# Warners Shows 2009



## clianthus (Jul 8, 2006)

Hi Everyone

Just to keep you all updated on next years Motorhome Show dates, I have been informed by Warners (the organisers of several large shows for those of you that don't know them) that the dates for The Midsummer Music Show at Lincoln Showground, normally held in July, have been changed to 25th - 27th September for 2009. They do not have any entertainment, or price information yet so I will post as soon as they tell me.

The Northern Show which is normally held at either York or Pickering in September, is to be moved to June/July for 2009. They do not have either dates or a venue yet!

They say they will let me have further details as soon as they have them, hopefully before Christmas.

I have altered the Lincoln rally listing with all the details I have so far. 

I have deleted the Northern Show listing for the moment and will put it back in the Rally section when we have more information.

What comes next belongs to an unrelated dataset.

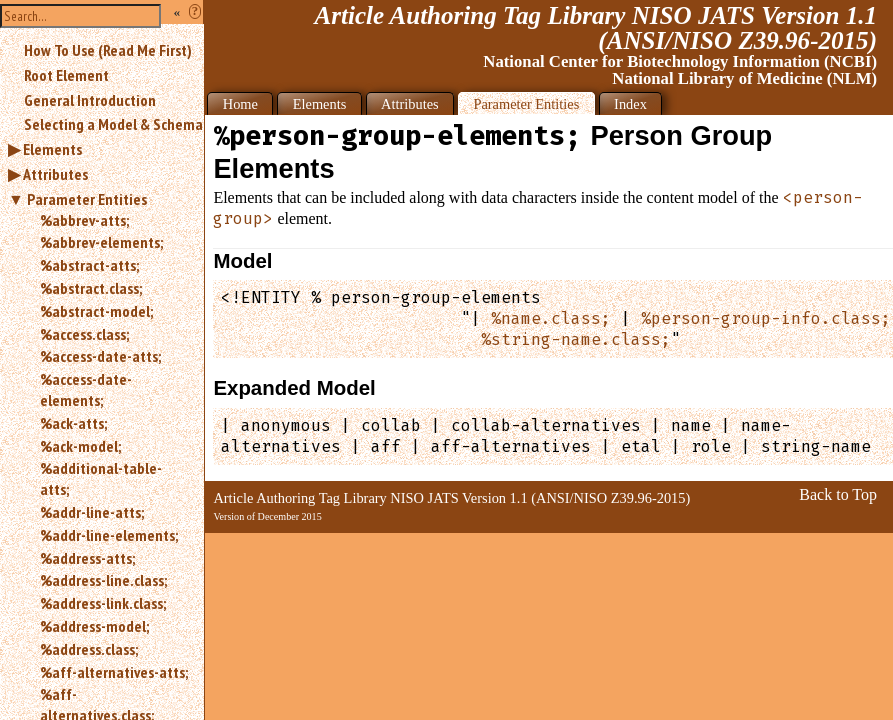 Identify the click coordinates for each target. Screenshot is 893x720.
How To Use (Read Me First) (108, 50)
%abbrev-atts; (84, 220)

I hope this helps you all to plan any show visits for next year.


----------



## Minerva (May 22, 2006)

Without sounding a bit long in the tooth, I would think that an outside music venue will be a bit chilly in September to say the least.
I remember wearing heavy clothing at the July venues

Bill


----------



## bognormike (May 10, 2005)

so .....Midsummer at the end of september??


----------



## DABurleigh (May 9, 2005)

Well The Autumn Equinox Music Show didn't have the same ring to it :-(


----------



## clianthus (Jul 8, 2006)

Please don't all shoot the messenger


----------



## LadyJ (May 9, 2005)

Minerva said:


> Without sounding a bit long in the tooth, I would think that an outside music venue will be a bit chilly in September to say the least.
> I remember wearing heavy clothing at the July venues
> 
> Bill


My thoughts entirely Bill glad i'm not marshaling it next year :lol:

It could be Michaelmas Show though :roll: :lol: instead of Midsummer 8O

Jacquie


----------